Black Queens and Super Falcons dare to transgress on a ‘crooked field’

A Ghanaian woman at celebrations commemorating the 50th anniversary of Ghana’s independence, Independence Square, Accra, 6 Mar 07. (Copyright © 2007 Oluniyi David Ajao)

Editor’s note: Additional reporting in California from Gabriel Constans.

With Ghana celebrating the 50th anniversary, earlier this year, of its independence, it became still more apparent how football expresses the national identity. The first president of Ghana (née Gold Coast), Kwame Nkrumah, shortly after independence arranged a six-week tour by the late Stanley Matthews, the “Wizard of the Dribble,” who had also been coaching in the British colony.

In Matthews’s own account, he was treated like royalty on this trip—he was crowned “King of Soccer”—and witnessed a football’s anointing:

They gave me a stool, which I still have, and it says, “King of Ghana.” And the idea was that I sat on this sort of throne in an open court outside. … They placed a ball, and I had to put me feet on the ball. Then someone, I don’t know—a witch doctor—drank something from a bottle, and he spit some grout on the ball. The splash came into my face a bit. (Sir Stanley Matthews: A Footballing Legend, Cherry Red Records, 1996).

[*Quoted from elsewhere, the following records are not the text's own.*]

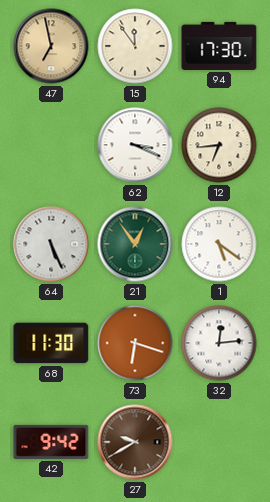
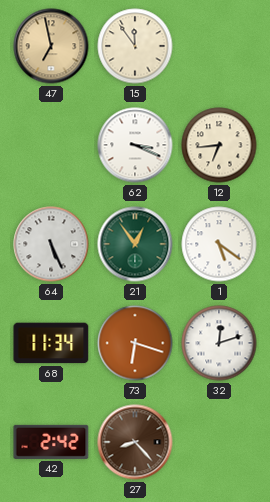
94: 17:30 -> none
68: 11:30 -> 11:34
32: 12:14 -> 12:12
42: 9:42 -> 2:42
27: 9:40 -> 8:23
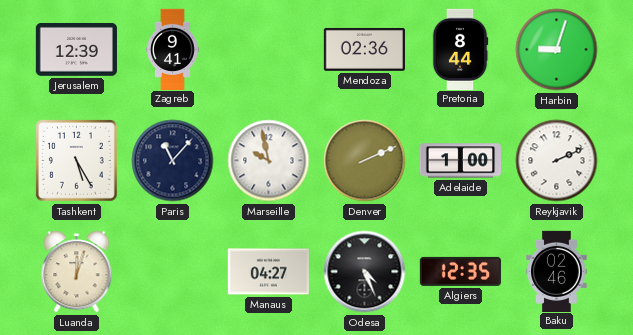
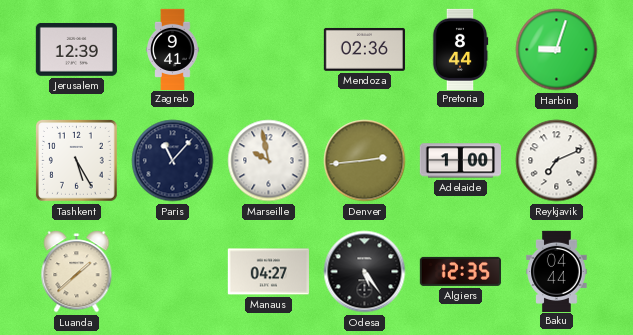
Denver: 2:11 -> 2:44
Reykjavik: 2:11 -> 7:11
Luanda: 12:03 -> 1:38
Odesa: 4:26 -> 5:24
Baku: 02:46 -> 04:44
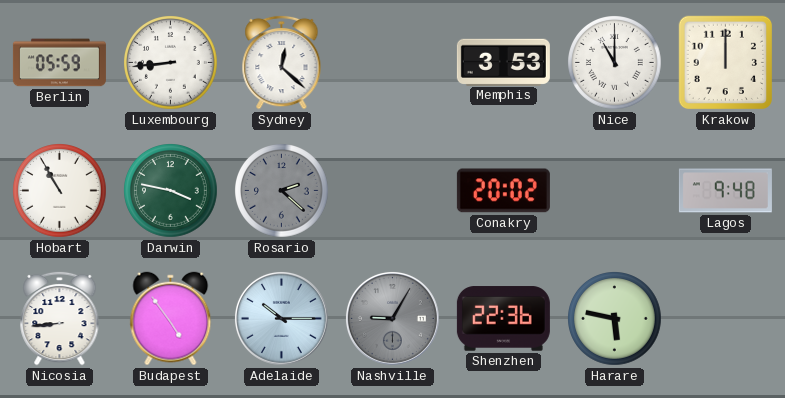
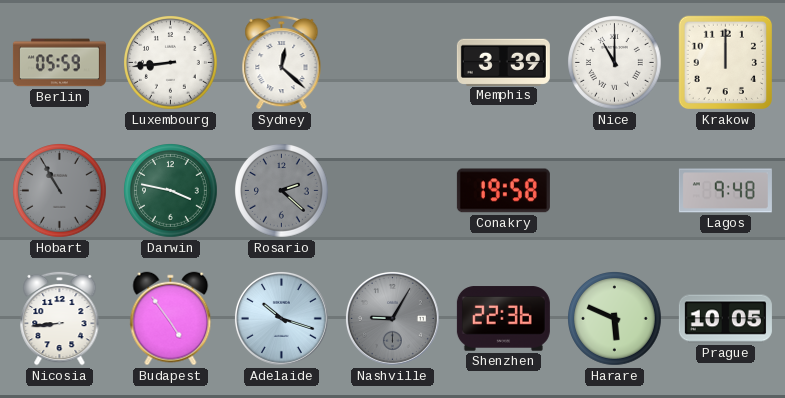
Memphis: 3:53 -> 3:39
Hobart dial: white -> grey
Conakry: 20:02 -> 19:58
Adelaide: 10:15 -> 10:18
Harare: 5:47 -> 5:49
Prague: none -> 10:05
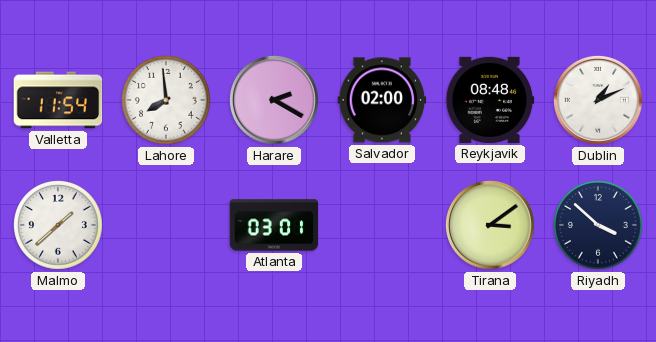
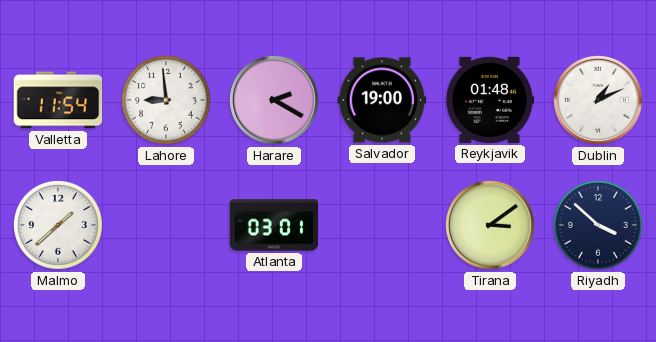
Lahore: 7:59 -> 8:59
Salvador: 02:00 -> 19:00
Reykjavik: 08:48 -> 01:48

According to David Goldblatt in The Ball Is Round: A Global History of Football (Viking, 2006), Nkrumah, the pan-Africanist, named the national team The Black Stars in homage to the ship that Marcus Garvey had chartered in 1922 to bring black Americans and those from the Caribbean back to Africa. In the 1960s, the game’s importance became solidified with consecutive championships in the African Cup of Nations.

“Football is one of our cultures,” says Joseph Agyeman-Gyau, a striker on the 1963 team (“Ghanaian Football’s Early Years,” BBC Sport, Mar 6).

In societies in which football is played on street corners and in almost every open space, it should not be surprising that women ultimately would take to the game themselves. But generalizing about the state of women’s football in Africa is “fraught with misrepresentation,” writes Martha Saavedra, associate director of the Center for African Studies at the University of California, Berkeley, given the geographical scope and range of attitudes. Two states in Nigeria, for example, Zamfara and Niger, have banned women’s football under the dictates of sharia law. “The sport is against the teachings of Islam,” said Zamfara’s state director of sports. Yet in Nigeria as a whole, Saavedra characterizes the women’s game as vibrant, with women serving also as referees, benefactors and administrators.

Culturally, women in much of the continent struggle against gender-based assumptions and have limited time for leisure relative to men. Yet the Black Queens of Ghana and the Super Falcons of Nigeria, the only teams to have represented Africa in the FIFA Women’s World Cup, must contend with the same institutional shortcomings as the men’s teams as well as the practical challenges of travel and poor infrastructure.